501(c)(3) and the Intermediate Sanctions Rules
Congress enacted the Taxpayer Bill of Rights in 1996, which gives the Internal Revenue Service (IRS) the authority to impose “intermediate sanctions” on persons within a 501(c)(3) organization that uses tax-exempt organizational assets for inappropriate personal gain. The final regulations were released by the IRS in 2002. The regulations set forth the penalty excise tax that the IRS can impose on any organizational leader who approved the transaction and the applicable “disqualified person” who is determined to have participated in an “excess benefit transaction” (i.e., one that exceeds fair market value). A disqualified person is defined as one who is determined to have substantial influence over the organization’s affairs, which applies to board members who are entitled to vote, chief executive officers, and other members of the executive team. Still others may be deemed disqualified based on the particular facts and circumstances.

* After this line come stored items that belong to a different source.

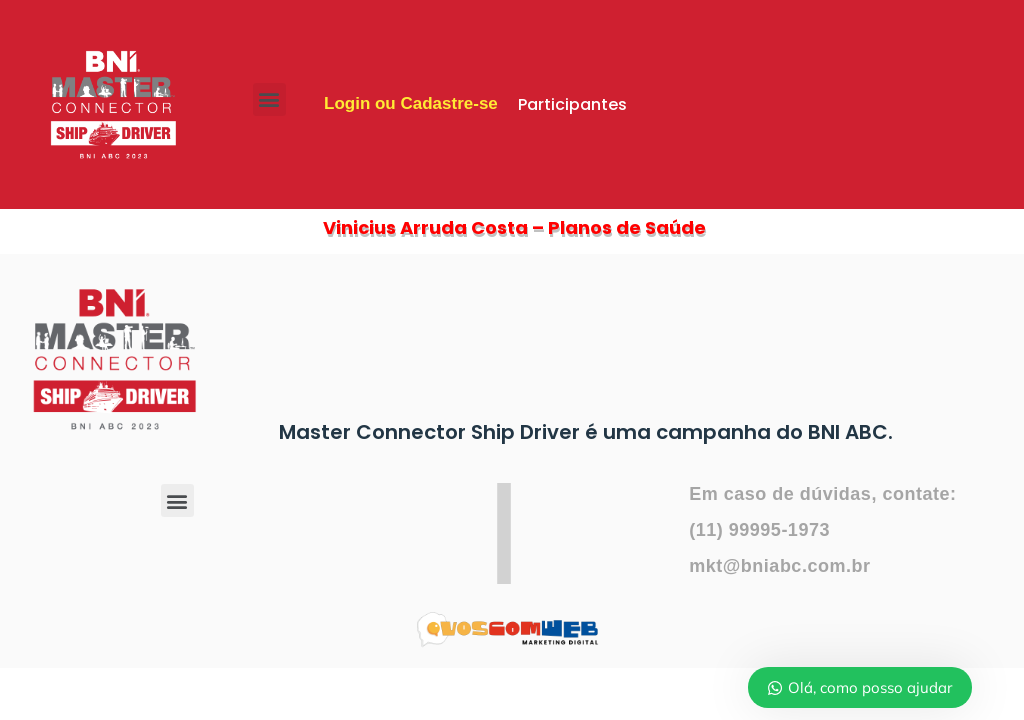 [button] (269, 99)
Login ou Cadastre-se (411, 103)
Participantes (572, 104) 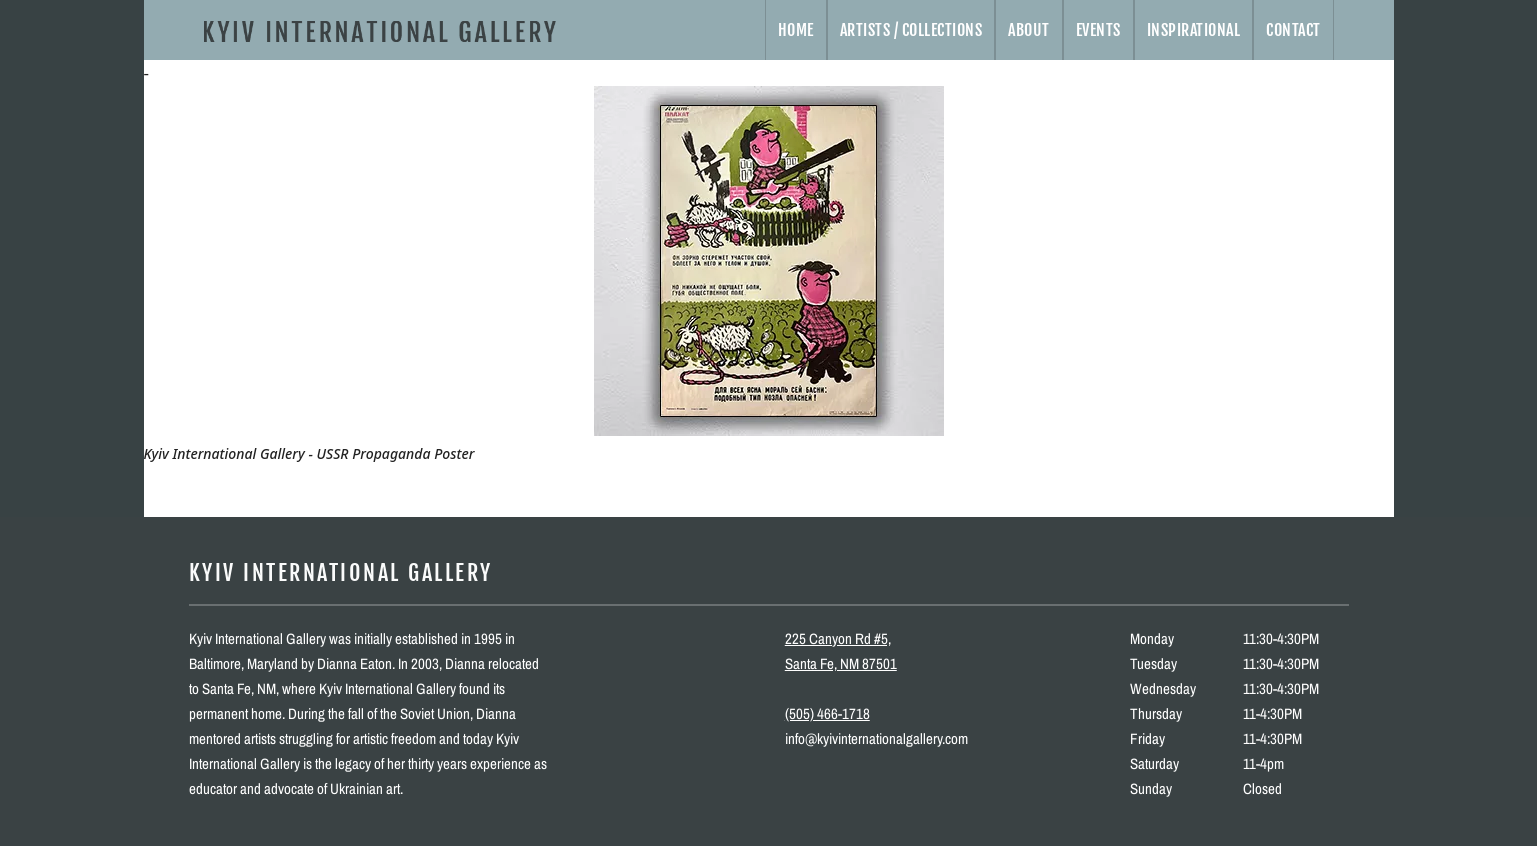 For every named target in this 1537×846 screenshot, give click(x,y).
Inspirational (1194, 30)
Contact (1293, 30)
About (1029, 30)
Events (1098, 30)
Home (796, 30)
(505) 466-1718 (827, 713)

In many organizations, certain physicians have substantial influence over decision-making in particular segments of a healthcare organization, such as an entity’s heart institute or cancer center where revenues from the program are substantial. These physicians may be viewed as potential disqualified persons. If an organization demonstrates that the compensation paid to a disqualified person is reasonable as of the time the parties enter into the compensation arrangement, organizations are afforded a rebuttable presumption of reasonableness by the IRS, so long as the governing body approves the transaction (having relied on fair market value comparability data) and adequate documentation is retained. For this reason, many organizations seek board approval of some, if not all, physician compensation arrangements.